Same Sky’s growth and successes prompted a move out of MonTEC and into its own place, and MonTEC boasts several other successful graduates over the years, including Rocky Mountain Biologicals, a local vaccine company; Visual Learning Systems, a global information system software corporation; and Sunburst Sensors, which manufactures underwater scientific instruments.
“Do they all work out?” Fanguy says. “Of course not. That’s sort of the game of this. If one in 10 does, that’s actually a pretty good statistic.”
Still, part of UM’s new plan is to offer more support opportunities through collaboration with UM’s School of Business Administration and the newly formed Missoula Economic Partnership. Fanguy says MonTEC also will pilot an executive-in-residence program in 2012 that will allow experienced entrepreneurs to work hand-in-hand with tenant companies on business-plan development and identifying growth milestones.
The payoff for working hard to bolster these companies has a domino effect. MonTEC can help tenant companies. Tenant companies can help promote UM research, which can, in turn, help promote student learning.
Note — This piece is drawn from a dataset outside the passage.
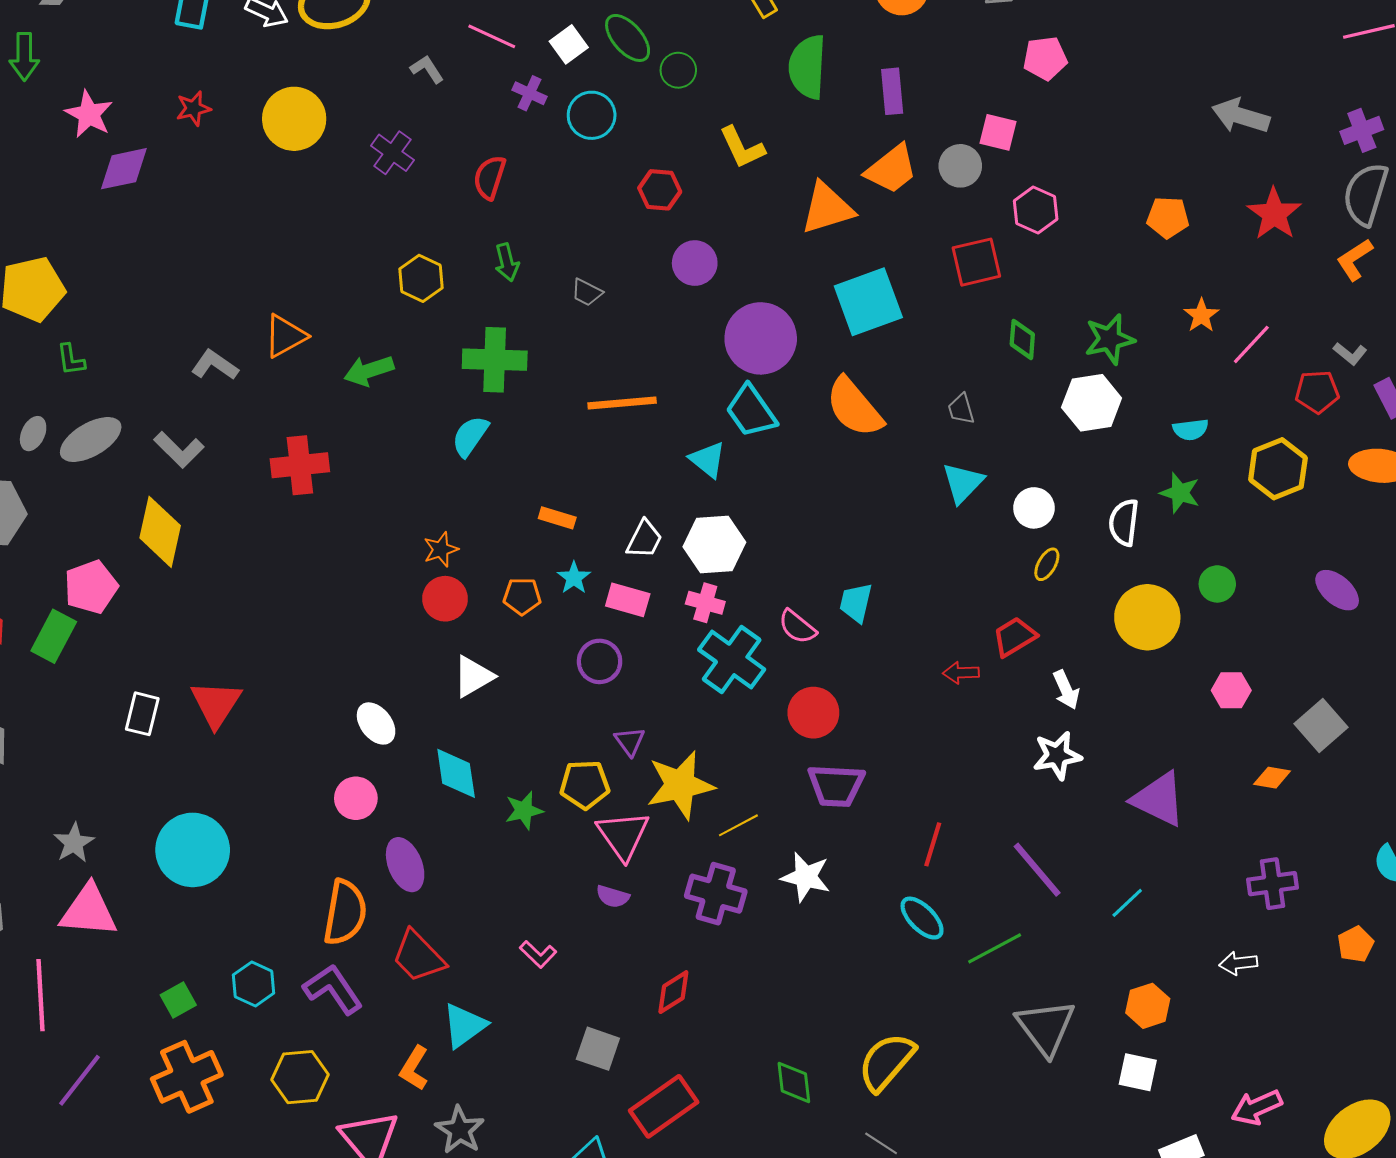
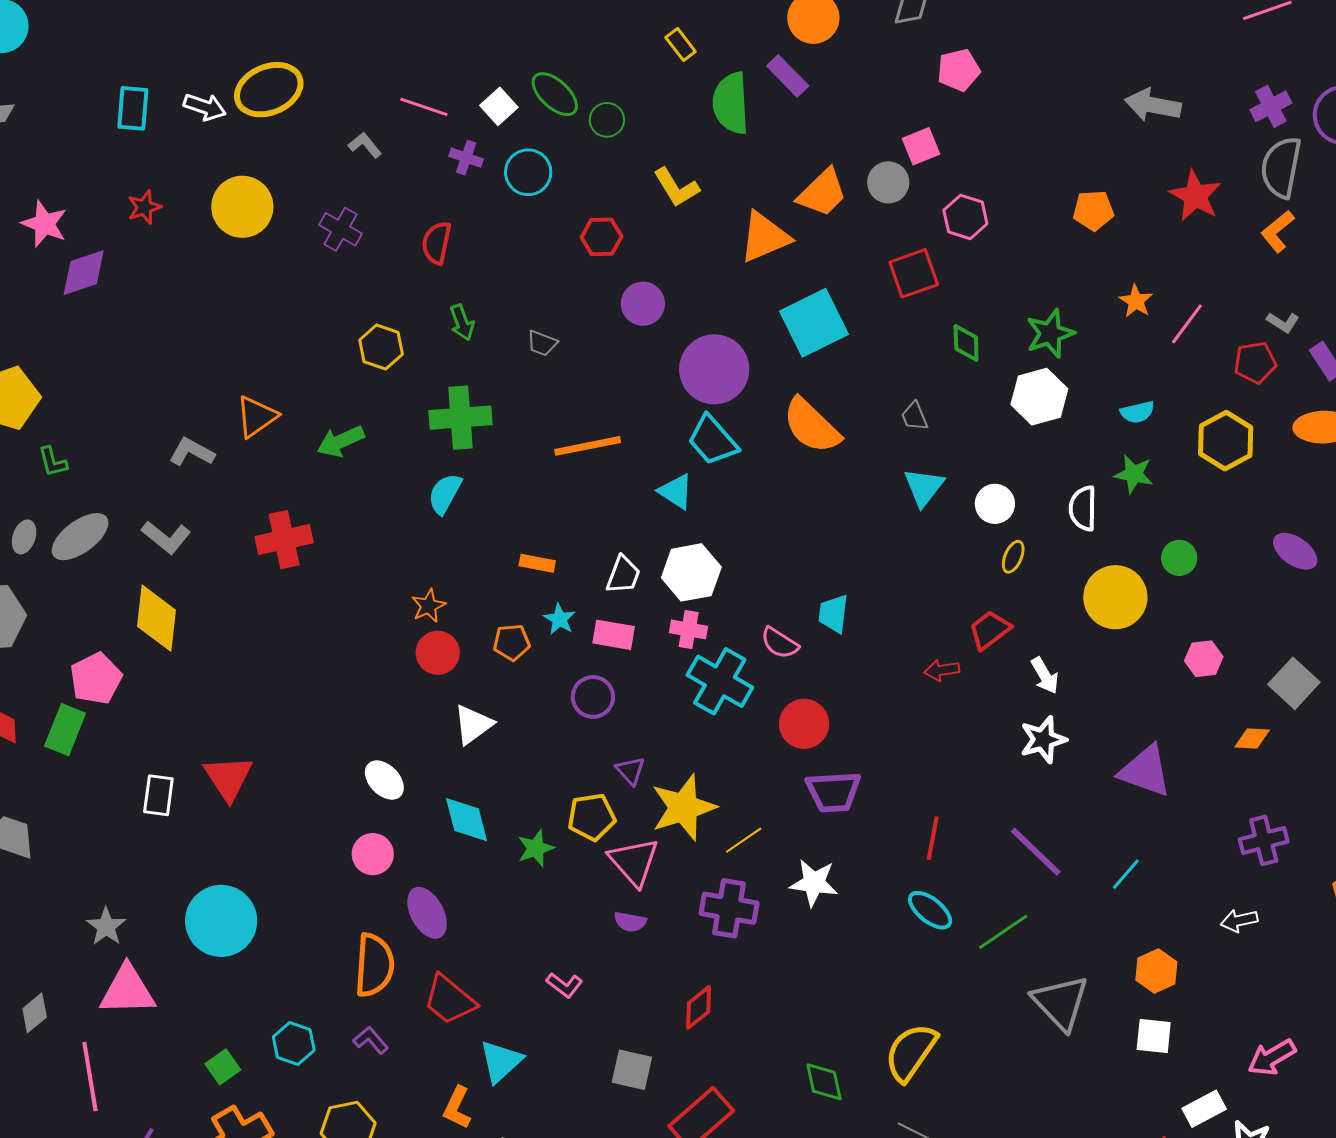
purple rectangle: (892, 91) -> (788, 76), moved, turned -33
pink square: (998, 132) -> (921, 146), turned -30
purple L-shape: (333, 989) -> (371, 1040), size x0.6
In the end, when a company is ready to leave MonTEC it also can benefit the Missoula economy.
“As an institution we’re good at research, we’re good at education, we’re good at service, but we don’t run a Fortune 500 company,” says Fanguy. “These companies bring a different mindset to the game, and that collaboration helps our overall research efforts as a University – which can translate into economic opportunities for the state of Montana and our country.”